The consultation period for PRA CP13/18 ‘Solvency II Equity Release Mortgages’ closed on 30 September 2018. The proposed implementation date for the proposals in the CP was Monday 31 December 2018. Based on feedback to the consultation, the PRA has decided that the implementation date will not be before 31 December 2019. The PRA is making this announcement now in order to clarify the position for insurers planning their year-end 2018 processes. The PRA is currently giving careful consideration to the consultation responses and the impact, if any, of the updated implementation date to the proposed phase-in period. The PRA will publish final policy and supervisory statements in due course.

This is hardly surprising.

[edit] Our own letter to the consultation team is here. It said (point 1).

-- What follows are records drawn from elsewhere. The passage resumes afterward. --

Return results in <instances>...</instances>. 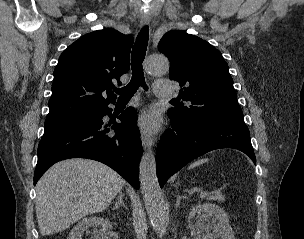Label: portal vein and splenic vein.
<instances>
[{
	"label": "portal vein and splenic vein",
	"mask_w": 304,
	"mask_h": 239,
	"mask_svg": "<svg viewBox=\"0 0 304 239\" xmlns=\"http://www.w3.org/2000/svg\"><path fill=\"white\" fill-rule=\"evenodd\" d=\"M208 195V192L207 191H204V192H201V196H207Z\"/></svg>",
	"instance_id": "1"
}]
</instances>
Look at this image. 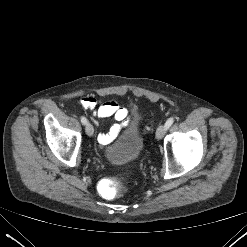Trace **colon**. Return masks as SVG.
Returning a JSON list of instances; mask_svg holds the SVG:
<instances>
[{
  "label": "colon",
  "mask_w": 247,
  "mask_h": 247,
  "mask_svg": "<svg viewBox=\"0 0 247 247\" xmlns=\"http://www.w3.org/2000/svg\"><path fill=\"white\" fill-rule=\"evenodd\" d=\"M152 123L146 126V131L151 130ZM127 185L123 177H109L100 182V193L108 199L116 198L120 193L126 189Z\"/></svg>",
  "instance_id": "obj_1"
}]
</instances>
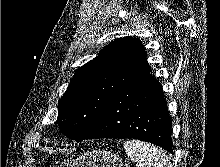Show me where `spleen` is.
I'll list each match as a JSON object with an SVG mask.
<instances>
[{
    "label": "spleen",
    "instance_id": "1",
    "mask_svg": "<svg viewBox=\"0 0 220 167\" xmlns=\"http://www.w3.org/2000/svg\"><path fill=\"white\" fill-rule=\"evenodd\" d=\"M124 149L127 156L136 162V167H172L168 155L149 143L127 140Z\"/></svg>",
    "mask_w": 220,
    "mask_h": 167
}]
</instances>
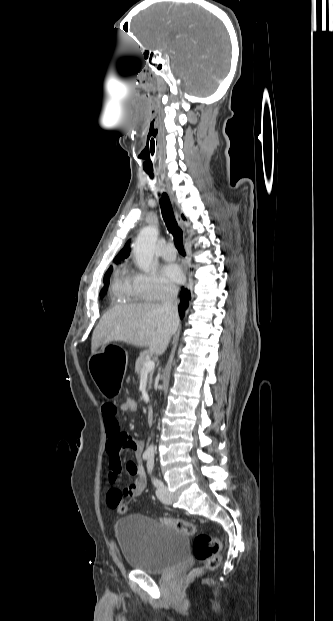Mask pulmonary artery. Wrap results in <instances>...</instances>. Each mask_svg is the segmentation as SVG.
Instances as JSON below:
<instances>
[{
  "mask_svg": "<svg viewBox=\"0 0 333 621\" xmlns=\"http://www.w3.org/2000/svg\"><path fill=\"white\" fill-rule=\"evenodd\" d=\"M162 257L165 260H174L176 258V250L172 243H167L162 249Z\"/></svg>",
  "mask_w": 333,
  "mask_h": 621,
  "instance_id": "e3ab8cb5",
  "label": "pulmonary artery"
}]
</instances>
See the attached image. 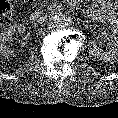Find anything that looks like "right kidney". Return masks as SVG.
<instances>
[{
    "label": "right kidney",
    "instance_id": "obj_1",
    "mask_svg": "<svg viewBox=\"0 0 118 118\" xmlns=\"http://www.w3.org/2000/svg\"><path fill=\"white\" fill-rule=\"evenodd\" d=\"M24 32H25V26L22 24H16L8 28H5L0 33V53L4 56L13 55L14 51L8 47L7 42L13 35L15 34L22 35Z\"/></svg>",
    "mask_w": 118,
    "mask_h": 118
}]
</instances>
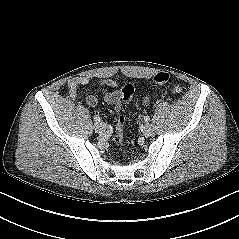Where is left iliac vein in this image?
Returning <instances> with one entry per match:
<instances>
[{
    "mask_svg": "<svg viewBox=\"0 0 239 239\" xmlns=\"http://www.w3.org/2000/svg\"><path fill=\"white\" fill-rule=\"evenodd\" d=\"M143 133H144V135H145L146 137L152 136L153 133H154V128H153V126H152L151 124H146V125L144 126Z\"/></svg>",
    "mask_w": 239,
    "mask_h": 239,
    "instance_id": "obj_1",
    "label": "left iliac vein"
}]
</instances>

It is a worry that the consultation as a whole has taken such a long time. The Dowd report ‘Asleep at the Wheel’ identified a number of letters going back to October 2014 and resulting in a stream of consultation papers, discussion papers and supervisory statements (see, e.g., CP 48/16, CP 23/17, CP 24/17, DP 1/16 and SS 3/17) expressing concerns on ERM valuation. Yet the valuation issue is a simple one: once the decrements have been quantified using standard longevity modelling, the ERM valuation model embeds a simple European put option. Clearly the deferment rate concept has caused an intellectual challenge for some, but it is a natural consequence of modern derivative pricing theory, which dates back more than 40 years. The PRA has apparently confirmed this assessment in judging that the valuation changes are not a consequence of Solvency II, but should have been applied all along. Yet during this extended consultation period the ERM market has grown significantly and the PRA has approved the raising of sub-debt and tier 3 debt, not to mention dividend payments, all based on valuation models it has known to be flawed. Investors could rightly complain that they have been misled.

Our emphasis. How long does it take to price a simple European put option?